• _WORK TO BE COMPLETED_
Your answer should be the records, copied exactly, with the pictures removed.

• _Data items_
'''

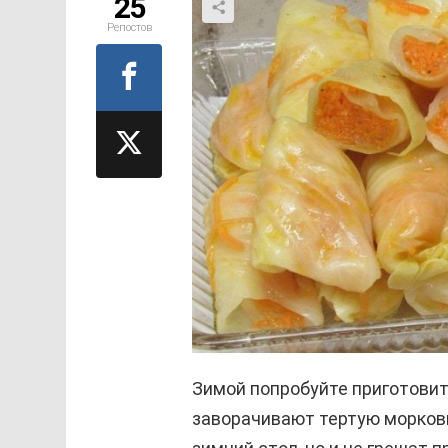
25
Репостов
Зимой попробуйте приготовит
заворачивают тертую морковь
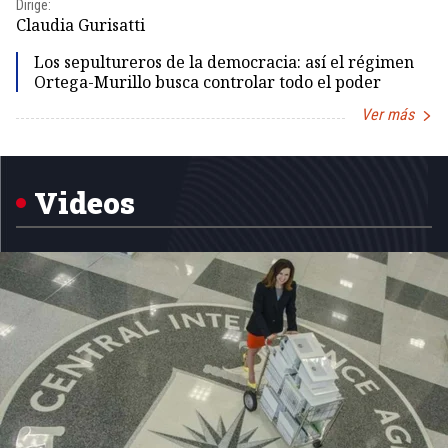
Dirige:
Dir
Claudia Gurisatti
Id
Los sepultureros de la democracia: así el régimen
Ortega-Murillo busca controlar todo el poder
Ver más
Item
1
of
5
Videos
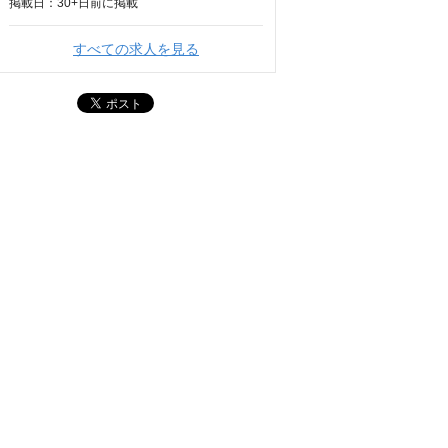
掲載日：
30+日
前に掲載
すべての求人を見る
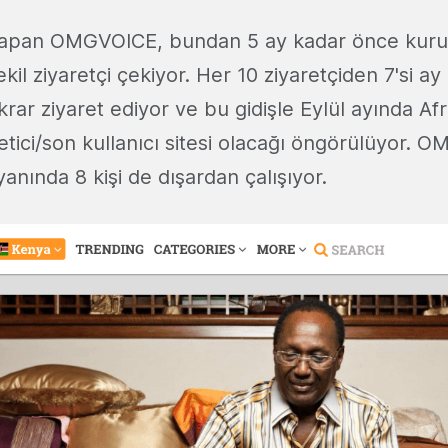
n yapan OMGVOICE, bundan 5 ay kadar önce kur
kil ziyaretçi çekiyor. Her 10 ziyaretçiden 7'si ay
ar ziyaret ediyor ve bu gidişle Eylül ayında Afr
tici/son kullanıcı sitesi olacağı öngörülüyor. OMG
anında 8 kişi de dışardan çalışıyor.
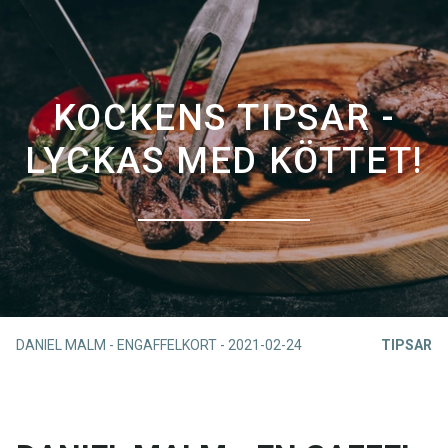
KOCKENS TIPSAR -
LYCKAS MED KÖTTET!
DANIEL MALM - ENGAFFELKORT
-
2021-02-24
TIPSAR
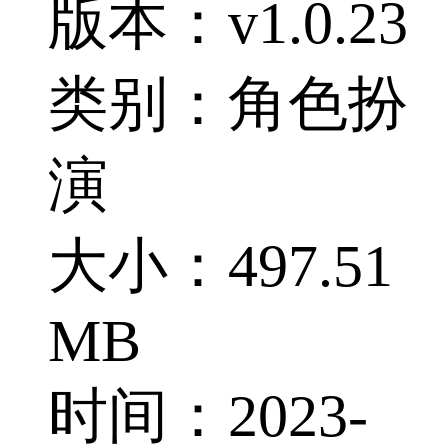
版本：v1.0.23
类别：角色扮
演
大小：497.51
MB
时间：2023-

'''

• _YOUR RESPONSE_
25
Репостов
Зимой попробуйте приготовит
заворачивают тертую морковь
Dirige:
Dir
Claudia Gurisatti
Id
Los sepultureros de la democracia: así el régimen
Ortega-Murillo busca controlar todo el poder
Ver más
Item
1
of
5
Videos
掲載日：
30+日
前に掲載
すべての求人を見る
n yapan OMGVOICE, bundan 5 ay kadar önce kur
kil ziyaretçi çekiyor. Her 10 ziyaretçiden 7'si ay
ar ziyaret ediyor ve bu gidişle Eylül ayında Afr
tici/son kullanıcı sitesi olacağı öngörülüyor. OMG
anında 8 kişi de dışardan çalışıyor.
KOCKENS TIPSAR -
LYCKAS MED KÖTTET!
DANIEL MALM - ENGAFFELKORT
-
2021-02-24
TIPSAR
版本：v1.0.23
类别：角色扮
演
大小：497.51
MB
时间：2023-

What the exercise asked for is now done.